- Apple's stock has reason to trade 50% higher than its Friday price, Loup Ventures' Gene Munster said.
- The former top tech analyst said Apple should have a price-to-earnings ratio similar to those of Microsoft, Google parent Alphabet and Facebook.
- "Apple has a developing consistency around their business that is comparable to those," Munster told CNBC.
Gene Munster, a former top Wall Street tech analyst turned venture capitalist, says Apple's stock has reason to trade 50% higher than its Friday price.
"I want to try to quickly define what the right case [on Apple] would be," Munster said on CNBC's "Squawk Alley."
Munster, co-founder of research-driven venture capital firm Loup Ventures, thinks Apple will earn about $15 per share in fiscal 2020, which is on the higher end of Wall Street expectations.
"If you put a 31 multiple on Apple, that's $465. That's about 50% upside," he said, as shares early Friday afternoon were trading around $310 each, just a couple dollars off their all-time intraday highs, reached shortly after the open.
"I would just highlight that even though we don't see those price targets moving up on Apple, I think there is a bigger trend towards a quality in multiples," he added.
Apple currently has a multiple, or price-to-earnings ratio, around the mid-20s.
Munster's argument Friday represents an evolution in his valuation assessment of Apple, a company that he covered as a longtime analyst at investment bank Piper Jaffray.
"We cannot live without Apple. We cannot live without those other staples," Munster said in April, when he predicted a big two-year run to the upside for Apple.
Betting on Apple's ascent has, so far, proved correct as shares have risen more than 50% since his April prediction and more than 100% in the past 12 months.
Apple is expected to release its latest quarterly earnings report after the bell on Jan. 28.
Expectations for Apple in 2020 are somewhat mixed as the Cupertino, California-based company prepares its entrance into the world of 5G technology.

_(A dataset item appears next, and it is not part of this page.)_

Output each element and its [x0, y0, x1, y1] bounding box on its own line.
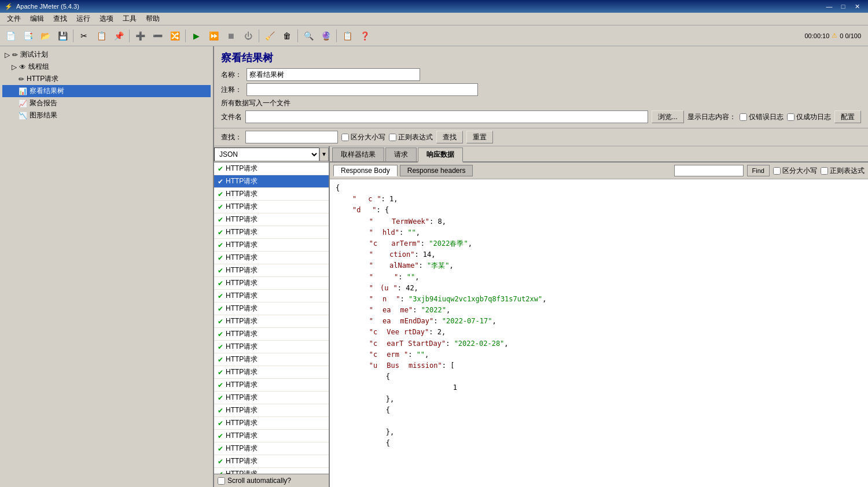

Later this year, Apple is widely expected to release its first 5G-enabled iPhones, which could help accelerate what has been slumping sales growth for its signature product.
Services and wearable devices such as AirPods and the Apple Watch have more recently powered the company's growth.
Munster says investors should temper their expectations around Apple and the next-generation wireless technology — for now, at least.
"Ultimately, this is a massive opportunity for Apple, huge play on 5G, but it's going to take a while for networks to roll out coverage," he said in December.
However, Wedbush's Dan Ives, for example, said the 5G-compatible phones could drive a "transformational 5G super cycle" for Apple, and the analyst on Monday raised his price target accordingly, to $400 per share.